PROBLEM REQUIREMENTS: Copy exactly the lines of the data below, beginning with the line with "f them were" and ending with the line with "4/2021 vol. 67". Pictures are to be omitted.

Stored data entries
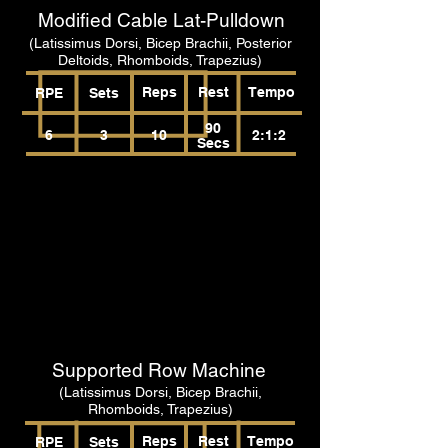
Modified Cable Lat-Pulldown
(Latissimus Dorsi, Bicep Brachii, Posterior
Deltoids, Rhomboids, Trapezius)
Reps
Rest
Tempo
RPE
Sets
90
6
3
10
2:1:2
Secs
Supported Row Machine
(Latissimus Dorsi, Bicep Brachii,
Rhomboids, Trapezius)
Reps
Rest
Tempo
RPE
Sets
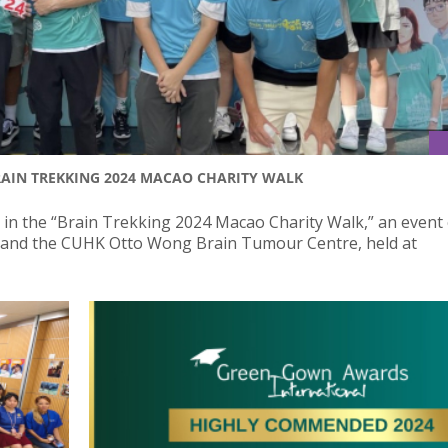
BRAIN TREKKING 2024 MACAO CHARITY WALK
d in the “Brain Trekking 2024 Macao Charity Walk,” an event 
 and the CUHK Otto Wong Brain Tumour Centre, held at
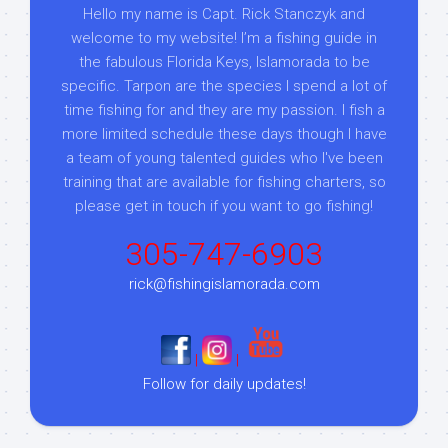
Hello my name is Capt. Rick Stanczyk and
welcome to my website! I’m a fishing guide in
the fabulous Florida Keys, Islamorada to be
specific. Tarpon are the species I spend a lot of
time fishing for and they are my passion. I fish a
more limited schedule these days though I have
a team of young talented guides who I've been
training that are available for fishing charters, so
please get in touch if you want to go fishing!
305-747-6903
rick@fishingislamorada.com
|
|
Follow for daily updates!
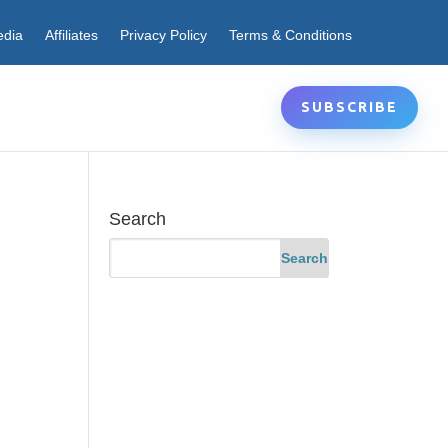
edia
Affiliates
Privacy Policy
Terms & Conditions
SUBSCRIBE
Search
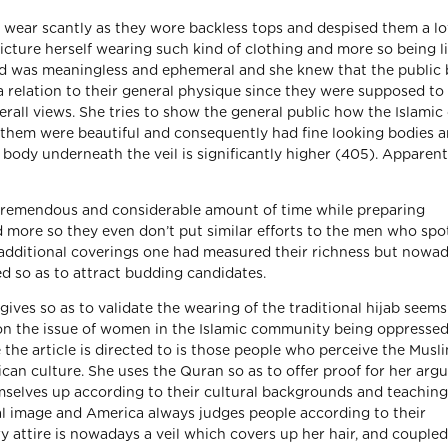
ear scantly as they wore backless tops and despised them a lo
picture herself wearing such kind of clothing and more so being l
nd was meaningless and ephemeral and she knew that the public 
 relation to their general physique since they were supposed to
verall views. She tries to show the general public how the Islamic
f them were beautiful and consequently had fine looking bodies 
body underneath the veil is significantly higher (405). Apparent
emendous and considerable amount of time while preparing
d more so they even don’t put similar efforts to the men who sp
e additional coverings one had measured their richness but nowad
ed so as to attract budding candidates.
ives so as to validate the wearing of the traditional hijab seems
ir on the issue of women in the Islamic community being oppresse
e the article is directed to is those people who perceive the Musl
an culture. She uses the Quran so as to offer proof for her arg
selves up according to their cultural backgrounds and teaching
ual image and America always judges people according to their
 attire is nowadays a veil which covers up her hair, and coupled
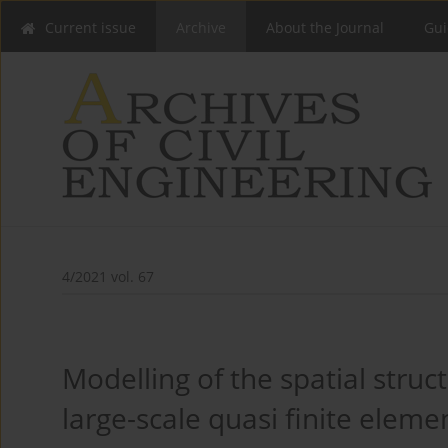
Current issue
Archive
About the Journal
Gui
4/2021 vol. 67
Modelling of the spatial struc
large-scale quasi finite elem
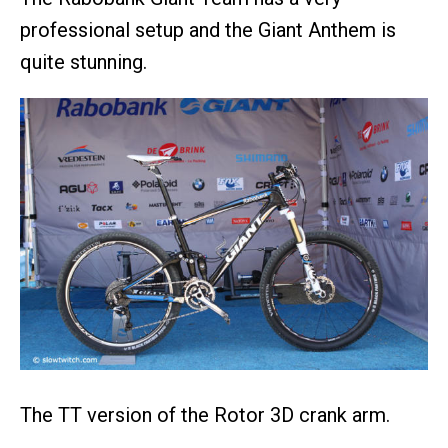
professional setup and the Giant Anthem is
quite stunning.
The TT version of the Rotor 3D crank arm.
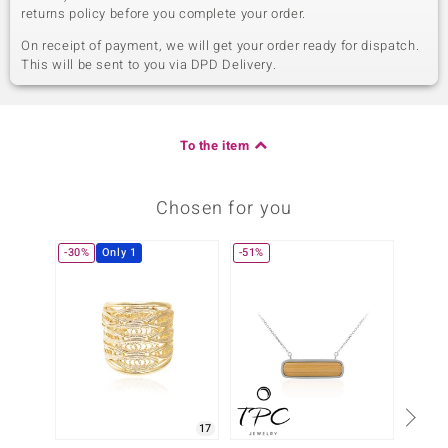
returns policy before you complete your order.
On receipt of payment, we will get your order ready for dispatch.
This will be sent to you via DPD Delivery.
To the item
Chosen for you
-30%
Only 1
-51%
17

YOUR RESPONSE:
f them were beautiful and consequently had fine looking bodies 
body underneath the veil is significantly higher (405). Apparent
emendous and considerable amount of time while preparing
d more so they even don’t put similar efforts to the men who sp
e additional coverings one had measured their richness but nowad
ed so as to attract budding candidates.
ives so as to validate the wearing of the traditional hijab seems
ir on the issue of women in the Islamic community being oppresse
e the article is directed to is those people who perceive the Musl
an culture. She uses the Quran so as to offer proof for her arg
selves up according to their cultural backgrounds and teaching
ual image and America always judges people according to their
 attire is nowadays a veil which covers up her hair, and coupled
Current issue
Archive
About the Journal
Gui
4/2021 vol. 67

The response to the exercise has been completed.